Saturday, May 8, 2010

I have lived most of my life in shame and emotional penury. I have only very rarely felt valuable, worthy, or deserving of anything good or wonderful. In the context of the magnetic (or holographic) universe, I, of course, have always attracted influences that reinforced that which I though myself to be. The next result of my learning and reinforcement has been such that I have always felt justified in feeling worthless and shitty – especially in feeling that I did not deserve any better. When something wonderful did happen, it was always overshadowed by the sense that I did not deserve it, or I would immediately taint the experience in some way (i.e., demeaning the value of my accomplishment, or slopping gravy on my brand-new silk tie).

What has developed in more recent years is gratitude. Being grateful for my life, my life experiences, my suffering – ultimately for each and every experience I have had that has shaped and enriched me – has given me numerous opportunities to mourn my losses and grieve my past. This process has allowed me to “clear the decks,” as it were, making room for new growth. It is only through letting go of the past that I have managed to stay alive (i.e., not commit suicide) in the face of the otherwise overwhelming mass of decimating negative data and the encumbering weight of my own heartfelt invalidation and unworthiness.

Greed Addiction

I believe that the addiction to greed is the most pervasive and least discussed addiction on the planet. If one were to ask 100 people what single thing would improve their lives, the greatest majority would give some form of answer relating to money. Because, for most people, acquiring more money means having more power, more ability to control and manipulate the world, an increased sense of well-being related to an enhanced ownership of material goods and command of services. Usually though, the acquisition of more money is seen or felt to give an increased sense of self-esteem, as if having more money would make one a better person.

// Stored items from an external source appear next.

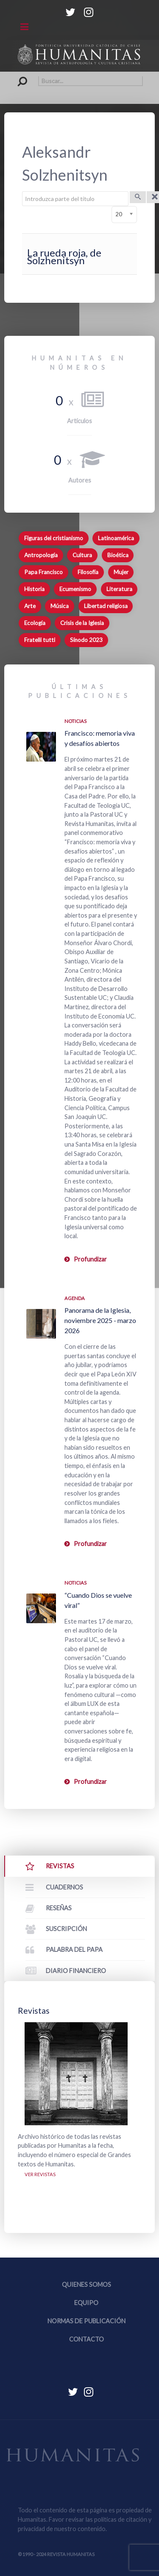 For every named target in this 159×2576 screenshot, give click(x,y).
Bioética (117, 555)
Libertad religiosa (106, 606)
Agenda (74, 1298)
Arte (30, 606)
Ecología (34, 623)
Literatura (119, 589)
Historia (34, 589)
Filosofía (88, 572)
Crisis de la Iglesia (82, 623)
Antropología (41, 555)
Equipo (86, 2302)
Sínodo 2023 (86, 639)
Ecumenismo (75, 589)
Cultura (82, 555)
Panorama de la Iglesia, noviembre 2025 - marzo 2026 (100, 1320)
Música (59, 606)
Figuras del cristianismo (53, 538)
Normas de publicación (86, 2321)
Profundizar (90, 1259)
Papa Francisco (43, 572)
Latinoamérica (116, 538)
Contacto (86, 2339)
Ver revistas (40, 2174)
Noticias (75, 721)
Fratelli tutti (39, 639)
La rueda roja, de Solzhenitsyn (64, 256)
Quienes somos (86, 2284)
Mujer (121, 572)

An addiction is a sort of self-replicating virus that once set in motion needs no further inducement to replicate. In this it is linked to the idea of ideological hegemony. If one can be induced into believing that a particular action is beneficial (or even self-serving, if not beneficial; or that one deserves to participate or indulge in such an action or substance), then one will repeat it without further induction or reinforcement. In fact, it will likely become self-reinforcing, even if the action or substance may ultimately be viewed as self-destructive or harmful. One will continue to use even if one “objectively” notes the destructiveness; because the addiction is taking place, is living, as it were, on an emotional level. No amount of cogitation or intellectual discourse will ever effect a lasting change. (The intellectual understanding of addiction only makes it more frustrating in some ways because one believes one may [delusionally] believe that one may think one’s way out of it. I use the word “delusionally” purposefully because one may develop a fixed idea that one may think one’s way out when all indicators are to the contrary. Indeed, the intellectual understanding of addictions should rightly only come long after one has successfully stopped the using, and has some relatively long period of abstinence. It is then that the intellectual understanding may become useful in giving a context to what one has already experienced and hopefully begun to integrate.

And what better “business” to be in for a profit-oriented organization (all the way up to and including the corporate state) than one in which one’s adherents willingly consume whatever product they are hooked on, do not question the origin of the addiction itself, and will actually pay money to one in order to maintain it? This is the “perfect plan” that is being executed by the US Government and its ties to large corporations, especially banks. Such horrendous activities as the bailout of the savings and loans in the 1980s and the bailout of the major banks in the 2000’s are just typical examples of the utter bamboozlement and addiction of the American people who have stood still and been raped repeatedly while being told that what is occurring is for “our own good.”

The process of being blinded begins with socialization, wherein one is taught through repeated instruction to abandon one’s own autonomy and put one’s faith in external authority; to vest one’s decision making in the outer, the other; and to forego one’s questioning of authority in order to be further wrapped in the dubious blanket of “security.” One is taught from the very beginning that one’s parents (and other adults) have one’s own best interests in mind – and that one must surrender one’s will and one’s desires, interests and opinions in order to bask in this pseudo-certainly of collective will manifesting through authority figures who represent the system as a whole. It is rarely, if ever, revealed that these seemingly sterling citizens are simply furthering their own self-interests while ostensibly serving as representatives of the “people’s power.” An entire disinformation system (much of it hidden under the aegis of “national security”) has become devoted to convincing people of the massive lies and misinformation being fed to us, in order that we might blindly keep working and feed the system. Meanwhile, the cultural elites bask in ever greater sunshine and personal resources. These cultural elites further delude themselves in the belief that they have a divine right to rule and control vast resources because they were born to money or power. This is, in fact, the social Darwinist position.